Think most kids, except Girl 8, had a good experience. Really wish we could have helped Girl 8 — she’s not evil, as I was tempted to think more than once — just lonely and spoiled. And emotionally unstable. Finally I had to give up, and I didn’t like doing that.
But everyone else is okay, and learned something, which is all I had asked for. Girl 1’s doing great — what a wonderful surprise she’s been — I just pray her parents stop tearing her apart at home. Dear little mountain goat (the nickname she earned on the trip for her hiking prowess).
Also concerned for Girl 2 — don’t think Boy 2’s serious about her, and she’ll get hurt. I love Boy 2, but teenage boys are idiots. Hope she realizes that.

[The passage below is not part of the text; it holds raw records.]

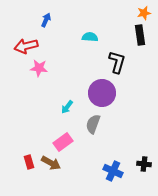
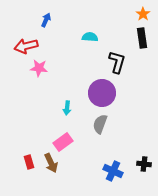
orange star: moved 1 px left, 1 px down; rotated 24 degrees counterclockwise
black rectangle: moved 2 px right, 3 px down
cyan arrow: moved 1 px down; rotated 32 degrees counterclockwise
gray semicircle: moved 7 px right
brown arrow: rotated 36 degrees clockwise
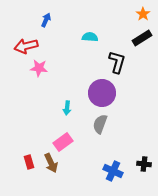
black rectangle: rotated 66 degrees clockwise
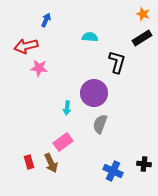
orange star: rotated 16 degrees counterclockwise
purple circle: moved 8 px left
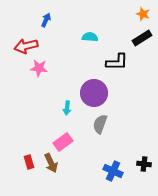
black L-shape: rotated 75 degrees clockwise
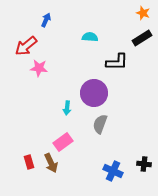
orange star: moved 1 px up
red arrow: rotated 25 degrees counterclockwise
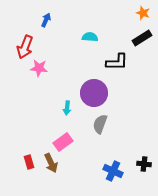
red arrow: moved 1 px left, 1 px down; rotated 30 degrees counterclockwise
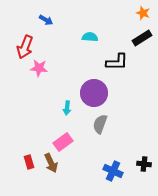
blue arrow: rotated 96 degrees clockwise
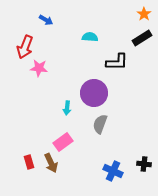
orange star: moved 1 px right, 1 px down; rotated 16 degrees clockwise
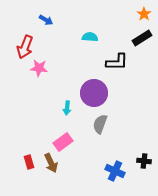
black cross: moved 3 px up
blue cross: moved 2 px right
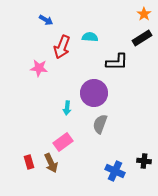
red arrow: moved 37 px right
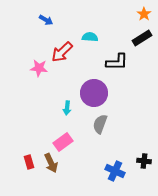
red arrow: moved 5 px down; rotated 25 degrees clockwise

Catching glimpses of headlines from others’ newspapers. Scandals horrors death. I didn’t miss the news.
Wonder how the forest fire in the Black Hills is going. Hope it’s under control — it was only 35 miles from Borderlands yesterday. Glad our leftover food is going to the firefighters.
So — almost home. Not really looking forward to it. But can’t wait to talk to Bonnie et al (people from church) and tell stories.
Off subject — got 2 of the greatest compliments of my life on this trip. Girl 1 called me one of the most trustworthy people she knows, and Girl 2 said I was one of her greatest spiritual influences. Greatest insult: Boy 2 called me a “church leader” in the voice of scorn only a 15-year-old boy can use. Oh well.